11 Wash. 500 | Wash. | 1895

The opinion of the court was delivered by

Scott, J.

This action was brought by the plaintiff against W. N. Harris, as principal, and C. M. Moore and J. H. Wilson, as sureties, on a bond, in which the Post-Intelligencer Company is named as obligee. Judgment was rendered for the plaintiff and defendants appealed.

It is contended that the bond, being made to the Post-Intelligencer Company, could not be recovered upon by the Post-Intelligencer Publishing Company, and that it did not support the allegations of the complaint for that reason, and should not have been admitted in evidence. The complaint alleges the making, execution and delivery of the bond to the plaintiff, and then sets out the bond in full. The effect of this was to allege that it was made, executed and delivered to the Post-Intelligencer Publishing Company. It is not claimed that the defendants were misled in any way, or that there was any other corporation of the name indicated in the bond, and nothing appears to take it out of the rule that a name is only a description, and that an error in the description is not material where the parties are not misled.
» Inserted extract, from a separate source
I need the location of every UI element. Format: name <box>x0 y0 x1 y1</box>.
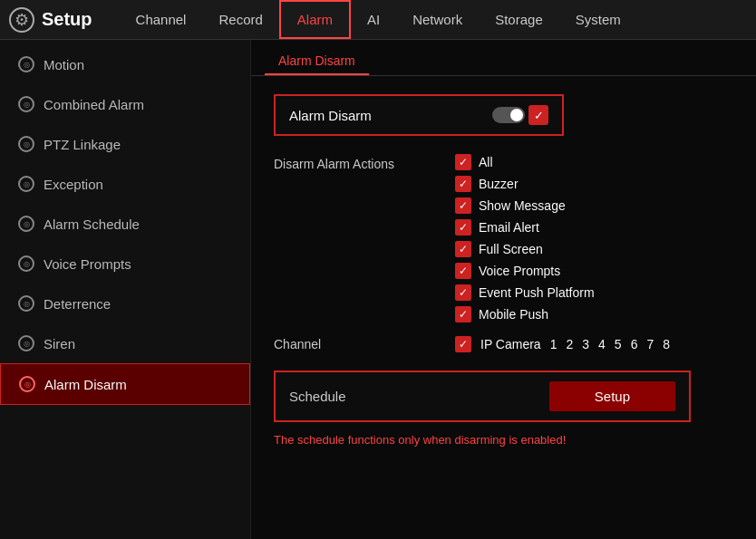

The next point relied upon involves the right of a creditor to apply payments. It appears that after the bond was executed the defendant Harris paid to the plaintiff sufficient money to pay all indebtedness incurred during such time, and that he made no direction as to its application, nor did the sureties attempt to make any. The plaintiff applied a portion of it in payment of a previous debt owed by Harris to the plaint*502iff, and the appellants contend that this could not be done and insist that where the principal on a bond to secure the payment of future debts makes a payment of money to the obligee in the bond without directing its application to any particular debt, the obligee is not at liberty to apply such payment to an unsecured debt, but must apply it to the debt secured by the bond.

A number of cases have been cited by the appellants, but none of them are in point; they either relate to instances where there has been no application by the creditor, or where the money has been collected in a fiduciary capacity and paid to the proper receiver of such money, in which case it is held that the receiver cannot apply such payment to some private or other debt, to the prejudice of the bondsmen of the trustee; and none of them conflict with the well settled rule as given by Mr. Justice Story in Cremer v. Higginson, 1 Mason, 323:

“ Where a debtor owing several debts makes any payment to a creditor, he has a right to apply it to what debt he pleases. If he makes no specific appropriation, the creditor may apply it as he pleases. And where neither party appropriates it, the law will apply it according to its own notion of the intrinsic equity and justice of the case.”

The fact that some of the claims are secured does not interfere with the right of either party to make such application. Wood v. Callaghan, 61 Mich. 402 (28 N. W. 162, 1 Am. St. Rep. 597); Arbuckles v. Chadwick, 146 Pa. St. 393 (23 Atl. 346); Speck v. Commonwealth, 3 Watts & S. 324.

Affirmed.

Hoyt, C. J., and Anders and Dunbar, JJ., concur.